▶ **Problem details**
Repeat all the records exactly, omitting pictures.

▶ **Data for processing**
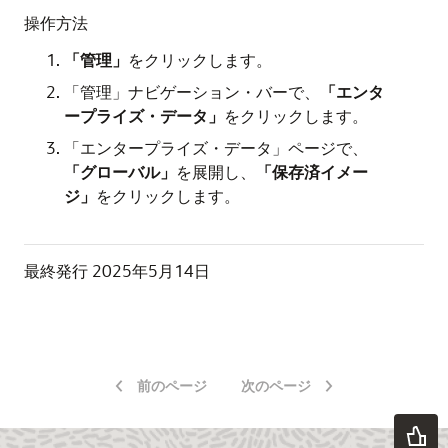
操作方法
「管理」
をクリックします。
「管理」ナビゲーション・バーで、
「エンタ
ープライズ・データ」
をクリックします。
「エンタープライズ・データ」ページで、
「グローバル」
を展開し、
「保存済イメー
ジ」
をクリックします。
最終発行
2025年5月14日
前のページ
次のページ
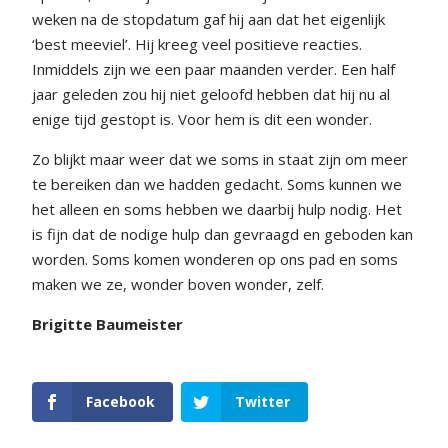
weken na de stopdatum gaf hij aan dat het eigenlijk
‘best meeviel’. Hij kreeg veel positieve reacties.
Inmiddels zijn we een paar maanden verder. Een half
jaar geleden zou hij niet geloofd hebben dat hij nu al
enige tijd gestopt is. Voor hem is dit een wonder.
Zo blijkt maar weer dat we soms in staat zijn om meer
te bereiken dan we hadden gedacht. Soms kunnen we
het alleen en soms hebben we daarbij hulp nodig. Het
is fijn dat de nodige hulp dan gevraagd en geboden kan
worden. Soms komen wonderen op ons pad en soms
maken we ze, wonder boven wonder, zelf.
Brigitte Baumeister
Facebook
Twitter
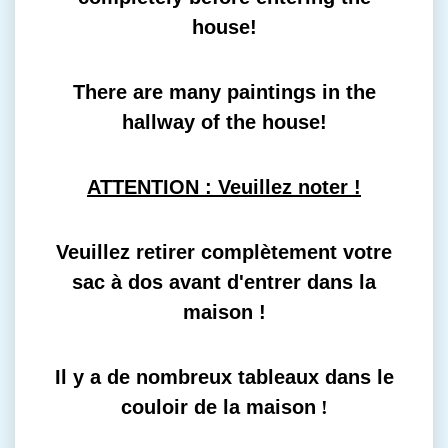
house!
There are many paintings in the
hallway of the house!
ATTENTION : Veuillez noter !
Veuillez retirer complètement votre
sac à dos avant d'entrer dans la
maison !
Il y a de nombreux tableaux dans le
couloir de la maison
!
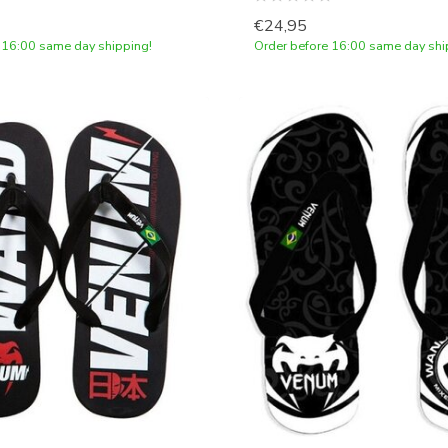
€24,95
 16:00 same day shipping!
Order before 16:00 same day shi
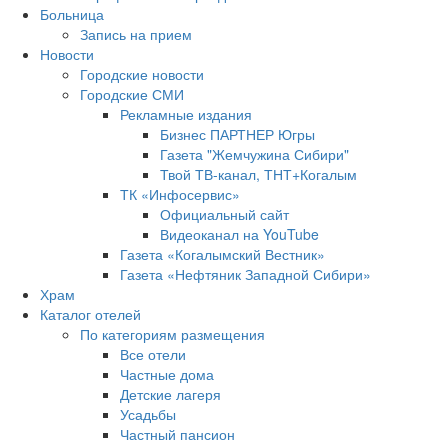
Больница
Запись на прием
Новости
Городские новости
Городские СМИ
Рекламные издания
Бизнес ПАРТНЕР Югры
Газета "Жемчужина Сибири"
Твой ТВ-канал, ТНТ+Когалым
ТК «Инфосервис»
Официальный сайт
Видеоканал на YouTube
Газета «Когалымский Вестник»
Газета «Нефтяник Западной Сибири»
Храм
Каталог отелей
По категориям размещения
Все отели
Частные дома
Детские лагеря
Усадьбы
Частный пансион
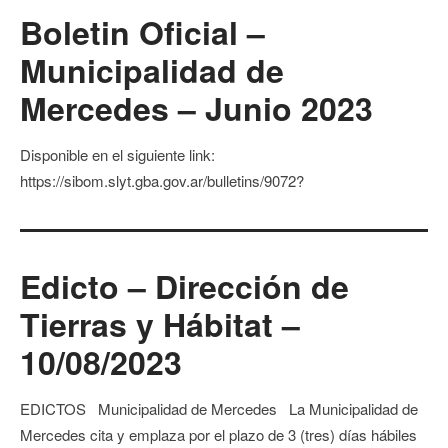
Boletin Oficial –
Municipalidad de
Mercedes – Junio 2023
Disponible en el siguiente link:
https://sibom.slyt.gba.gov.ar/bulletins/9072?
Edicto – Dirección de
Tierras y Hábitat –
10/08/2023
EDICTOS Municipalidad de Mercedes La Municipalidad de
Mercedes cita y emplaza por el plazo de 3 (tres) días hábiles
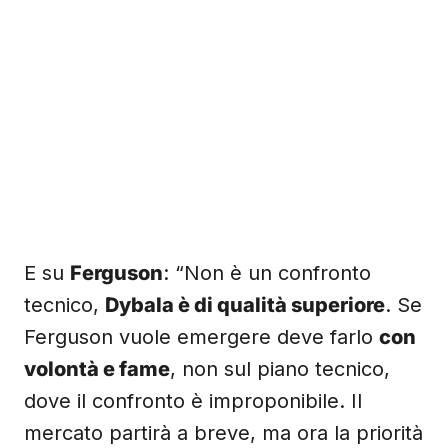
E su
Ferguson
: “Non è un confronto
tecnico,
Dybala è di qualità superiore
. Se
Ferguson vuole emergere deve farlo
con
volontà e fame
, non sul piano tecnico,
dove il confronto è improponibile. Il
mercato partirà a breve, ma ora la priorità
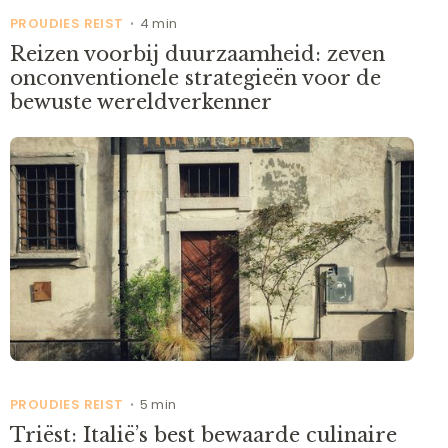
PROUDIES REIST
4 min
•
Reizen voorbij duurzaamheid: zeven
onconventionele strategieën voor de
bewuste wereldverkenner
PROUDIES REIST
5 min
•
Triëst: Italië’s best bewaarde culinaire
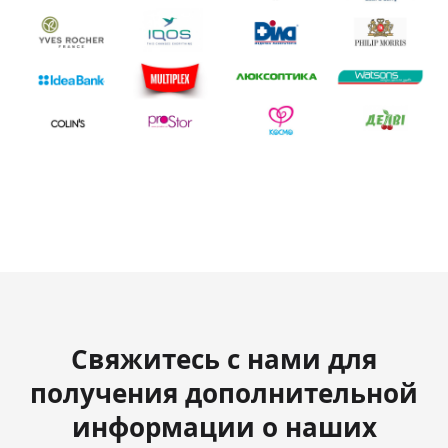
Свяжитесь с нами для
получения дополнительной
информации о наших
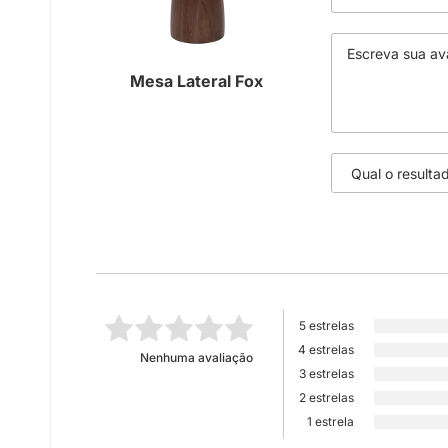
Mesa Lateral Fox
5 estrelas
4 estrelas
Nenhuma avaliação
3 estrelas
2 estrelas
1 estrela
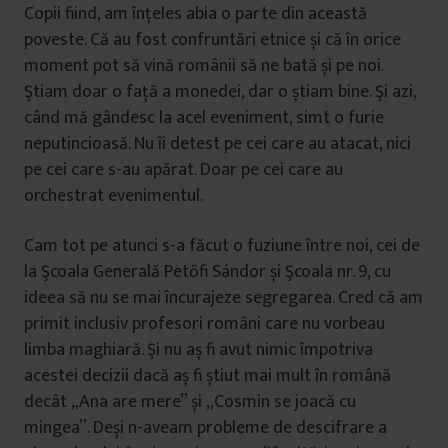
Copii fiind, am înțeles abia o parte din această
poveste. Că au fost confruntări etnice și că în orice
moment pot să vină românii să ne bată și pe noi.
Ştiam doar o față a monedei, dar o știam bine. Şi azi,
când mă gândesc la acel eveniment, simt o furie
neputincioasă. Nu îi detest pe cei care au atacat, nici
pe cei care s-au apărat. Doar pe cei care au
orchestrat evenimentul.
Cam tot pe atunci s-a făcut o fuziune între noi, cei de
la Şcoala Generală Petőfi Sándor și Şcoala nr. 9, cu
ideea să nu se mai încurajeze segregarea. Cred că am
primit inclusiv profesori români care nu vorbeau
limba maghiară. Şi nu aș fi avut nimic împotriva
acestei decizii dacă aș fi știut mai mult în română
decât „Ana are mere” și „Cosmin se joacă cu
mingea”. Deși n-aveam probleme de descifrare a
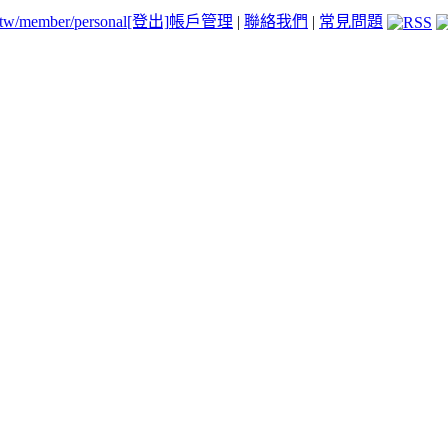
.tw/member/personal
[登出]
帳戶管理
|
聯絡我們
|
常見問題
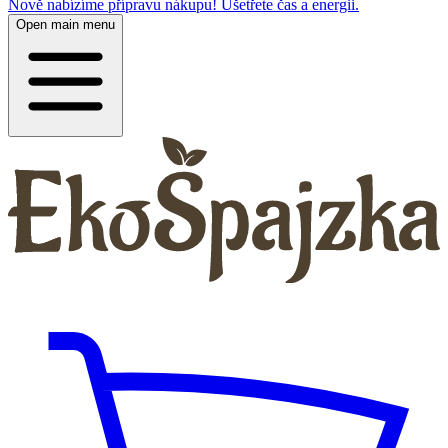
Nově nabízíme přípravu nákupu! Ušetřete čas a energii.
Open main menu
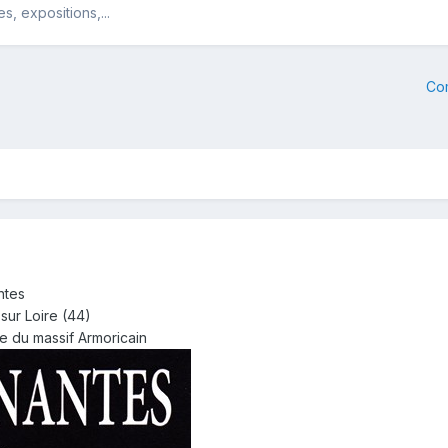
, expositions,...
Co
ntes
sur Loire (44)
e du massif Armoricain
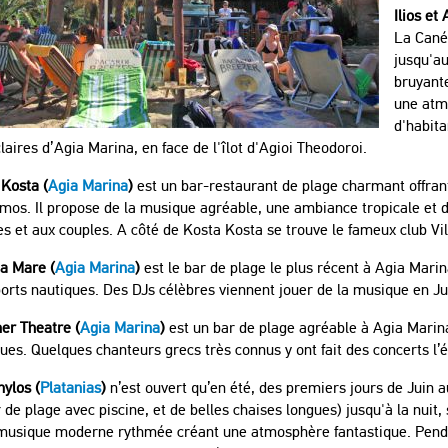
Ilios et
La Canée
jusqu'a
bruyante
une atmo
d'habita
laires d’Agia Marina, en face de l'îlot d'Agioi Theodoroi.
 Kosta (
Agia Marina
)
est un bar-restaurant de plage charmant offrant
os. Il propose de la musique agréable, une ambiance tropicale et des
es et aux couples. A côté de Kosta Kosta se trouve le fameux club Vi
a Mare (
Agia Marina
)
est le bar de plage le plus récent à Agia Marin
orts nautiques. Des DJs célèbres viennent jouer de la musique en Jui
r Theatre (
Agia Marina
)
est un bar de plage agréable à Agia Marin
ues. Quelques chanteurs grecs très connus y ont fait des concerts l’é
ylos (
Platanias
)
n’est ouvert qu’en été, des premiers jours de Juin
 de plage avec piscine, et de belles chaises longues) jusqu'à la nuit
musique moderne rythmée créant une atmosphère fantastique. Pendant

▶ **Answer to the problem**
操作方法
「管理」
をクリックします。
「管理」ナビゲーション・バーで、
「エンタ
ープライズ・データ」
をクリックします。
「エンタープライズ・データ」ページで、
「グローバル」
を展開し、
「保存済イメー
ジ」
をクリックします。
最終発行
2025年5月14日
前のページ
次のページ
weken na de stopdatum gaf hij aan dat het eigenlijk
‘best meeviel’. Hij kreeg veel positieve reacties.
Inmiddels zijn we een paar maanden verder. Een half
jaar geleden zou hij niet geloofd hebben dat hij nu al
enige tijd gestopt is. Voor hem is dit een wonder.
Zo blijkt maar weer dat we soms in staat zijn om meer
te bereiken dan we hadden gedacht. Soms kunnen we
het alleen en soms hebben we daarbij hulp nodig. Het
is fijn dat de nodige hulp dan gevraagd en geboden kan
worden. Soms komen wonderen op ons pad en soms
maken we ze, wonder boven wonder, zelf.
Brigitte Baumeister
Facebook
Twitter
house!
There are many paintings in the
hallway of the house!
ATTENTION : Veuillez noter !
Veuillez retirer complètement votre
sac à dos avant d'entrer dans la
maison !
Il y a de nombreux tableaux dans le
couloir de la maison
!
€24,95
 16:00 same day shipping!
Order before 16:00 same day shi
Больница
Запись на прием
Новости
Городские новости
Городские СМИ
Рекламные издания
Бизнес ПАРТНЕР Югры
Газета "Жемчужина Сибири"
Твой ТВ-канал, ТНТ+Когалым
ТК «Инфосервис»
Официальный сайт
Видеоканал на YouTube
Газета «Когалымский Вестник»
Газета «Нефтяник Западной Сибири»
Храм
Каталог отелей
По категориям размещения
Все отели
Частные дома
Детские лагеря
Усадьбы
Частный пансион
Boletin Oficial –
Municipalidad de
Mercedes – Junio 2023
Disponible en el siguiente link:
https://sibom.slyt.gba.gov.ar/bulletins/9072?
Edicto – Dirección de
Tierras y Hábitat –
10/08/2023
EDICTOS Municipalidad de Mercedes La Municipalidad de
Mercedes cita y emplaza por el plazo de 3 (tres) días hábiles
E su
Ferguson
: “Non è un confronto
tecnico,
Dybala è di qualità superiore
. Se
Ferguson vuole emergere deve farlo
con
volontà e fame
, non sul piano tecnico,
dove il confronto è improponibile. Il
mercato partirà a breve, ma ora la priorità
PROUDIES REIST
4 min
•
Reizen voorbij duurzaamheid: zeven
onconventionele strategieën voor de
bewuste wereldverkenner
PROUDIES REIST
5 min
•
Triëst: Italië’s best bewaarde culinaire
Свяжитесь с нами для
получения дополнительной
информации о наших
Mesa Lateral Fox
5 estrelas
4 estrelas
Nenhuma avaliação
3 estrelas
2 estrelas
1 estrela
Copii fiind, am înțeles abia o parte din această
poveste. Că au fost confruntări etnice și că în orice
moment pot să vină românii să ne bată și pe noi.
Ştiam doar o față a monedei, dar o știam bine. Şi azi,
când mă gândesc la acel eveniment, simt o furie
neputincioasă. Nu îi detest pe cei care au atacat, nici
pe cei care s-au apărat. Doar pe cei care au
orchestrat evenimentul.
Cam tot pe atunci s-a făcut o fuziune între noi, cei de
la Şcoala Generală Petőfi Sándor și Şcoala nr. 9, cu
ideea să nu se mai încurajeze segregarea. Cred că am
primit inclusiv profesori români care nu vorbeau
limba maghiară. Şi nu aș fi avut nimic împotriva
acestei decizii dacă aș fi știut mai mult în română
decât „Ana are mere” și „Cosmin se joacă cu
mingea”. Deși n-aveam probleme de descifrare a
.tw/member/personal
[登出]
帳戶管理
|
聯絡我們
|
常見問題
Nově nabízíme přípravu nákupu! Ušetřete čas a energii.
Open main menu
, expositions,...
Co
ntes
sur Loire (44)
e du massif Armoricain
Ilios et
La Canée
jusqu'a
bruyante
une atmo
d'habita
laires d’Agia Marina, en face de l'îlot d'Agioi Theodoroi.
 Kosta (
Agia Marina
)
est un bar-restaurant de plage charmant offrant
os. Il propose de la musique agréable, une ambiance tropicale et des
es et aux couples. A côté de Kosta Kosta se trouve le fameux club Vi
a Mare (
Agia Marina
)
est le bar de plage le plus récent à Agia Marin
orts nautiques. Des DJs célèbres viennent jouer de la musique en Jui
r Theatre (
Agia Marina
)
est un bar de plage agréable à Agia Marin
ues. Quelques chanteurs grecs très connus y ont fait des concerts l’é
ylos (
Platanias
)
n’est ouvert qu’en été, des premiers jours de Juin
 de plage avec piscine, et de belles chaises longues) jusqu'à la nuit
musique moderne rythmée créant une atmosphère fantastique. Pendant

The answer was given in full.